[Records from a data collection]
= = = =

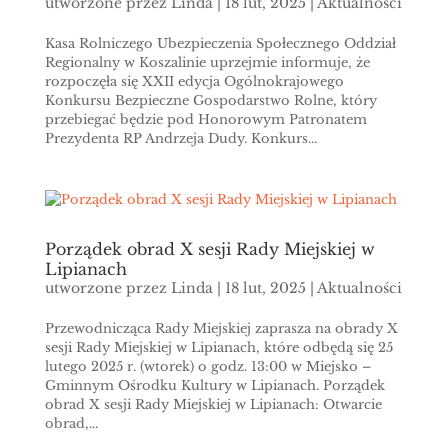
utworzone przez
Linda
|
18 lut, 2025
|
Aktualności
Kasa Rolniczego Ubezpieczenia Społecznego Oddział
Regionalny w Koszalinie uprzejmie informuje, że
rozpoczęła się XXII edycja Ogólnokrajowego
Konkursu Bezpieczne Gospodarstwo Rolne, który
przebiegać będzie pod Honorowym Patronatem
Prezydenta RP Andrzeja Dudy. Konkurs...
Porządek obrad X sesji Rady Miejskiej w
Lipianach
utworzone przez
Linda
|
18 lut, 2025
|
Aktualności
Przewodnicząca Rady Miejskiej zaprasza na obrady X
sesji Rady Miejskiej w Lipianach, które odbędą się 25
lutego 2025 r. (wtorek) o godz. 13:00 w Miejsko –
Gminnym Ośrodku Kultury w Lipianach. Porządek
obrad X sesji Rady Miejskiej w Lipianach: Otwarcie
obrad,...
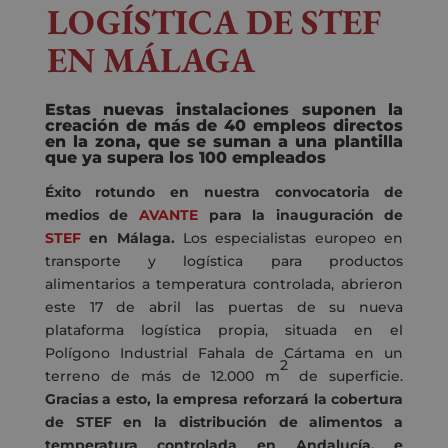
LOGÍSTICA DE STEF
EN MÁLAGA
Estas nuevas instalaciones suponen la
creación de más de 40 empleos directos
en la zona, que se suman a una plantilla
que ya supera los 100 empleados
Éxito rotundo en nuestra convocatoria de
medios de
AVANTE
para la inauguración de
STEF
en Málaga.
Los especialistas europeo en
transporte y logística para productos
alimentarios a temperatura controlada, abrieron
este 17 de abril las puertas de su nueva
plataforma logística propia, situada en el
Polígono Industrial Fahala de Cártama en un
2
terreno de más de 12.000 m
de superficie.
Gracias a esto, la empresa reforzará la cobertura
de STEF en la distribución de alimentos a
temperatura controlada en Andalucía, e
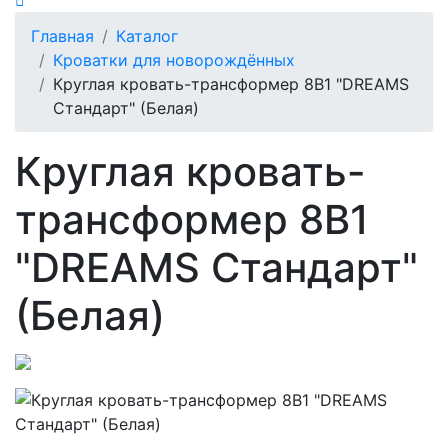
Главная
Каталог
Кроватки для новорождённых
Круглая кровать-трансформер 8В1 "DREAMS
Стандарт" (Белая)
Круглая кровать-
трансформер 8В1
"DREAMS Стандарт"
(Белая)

= = = =

[Work instruction]
Whenever the string "Porządek" turns up in a line above, copy that line out.

[Response area]
Porządek obrad X sesji Rady Miejskiej w
Gminnym Ośrodku Kultury w Lipianach. Porządek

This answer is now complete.